Wajah yang ada dihadapannya masih nampak cantik meski serangan penuaan telah menyerbunya.


seseorang mengetuk pintu saat keduanya baru saja akan menyatukan kedua senjata mereka.


Dengan tergesa-gesa Eylina memakai kembali pakaiannya dan membuka pintunya.


"Luisa?" tanya Eylina heran melihat anak gadisnya mengetuk pintunya malam-malam.


"Mami udah tidur ya? Maaf Mi, Luisa cuma mau tanya, Mami masih punya stok pembalut tidak?" tanya Luisa polos dan mengiba, berharap Maminya masih punya barang yang dicarinya. Karena sepengetahuan Luisa, Maminya memang belum mengalami masa menopause.


"Ada, sayang. Sebentar Mami cari dulu, ya? Sini masuklah!" ajak Eylina seraya menggandeng tangan putrinya.


Setelah Luisa duduk di sofa, Eylina pun segera mencari barang yang tadi diminta oleh putrinya. Sementara Morgan berpura-pura tidur lelap di bawah selimutnya.


Baru jam segini, Papi udah tidur aja sih? gumam Luisa.


"Ada, Mi?" tanya gadis itu saat melihat Mami tercintanya keluar dari ruang ganti.


"Ada, sayang. Nih bawa semua!" Eylina menyerahkan beberapa bungkus pembalut pada putrinya.


"Thankyou Mommy." Luisa mencium pipi Maminya kemudian bergegas pergi dari kamar itu.

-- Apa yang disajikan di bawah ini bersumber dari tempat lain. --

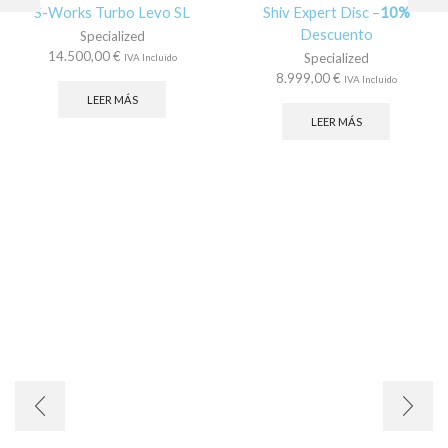
S-Works Turbo Levo SL
Shiv Expert Disc –
10%
Descuento
Specialized
14.500,00
€
Specialized
IVA Incluido
8.999,00
€
IVA Incluido
LEER MÁS
LEER MÁS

Dan Morgan beranjak dari tempatnya, kemudian mengunci pintu kamarnya.


"Kita lanjutkan ya, Mi?" tanyanya antusias.


"Hari sudah malam, Pi. Sebaiknya kita istirahat!" Eylina menatap teduh pada suaminya.


"Satu kali saja, Mi. Please!" pinta Morgan.


Eylina menghela napasnya kemudian tersenyum, yang oleh Morgan dianggap sebagai tanda persetujuan.


Usia boleh tua, tapi kalau tentang surga dunia, kakek uzur juga masih menginginkannya, gumamnya seraya tersenyum girang dan mengekor dibelakang istrinya.


Malam syahdu mereka pun dimulai. Memadu kasih seraya mengingat perjalanan cinta mereka membuat malam yang dingin ini menjadi hangat dan penuh warna.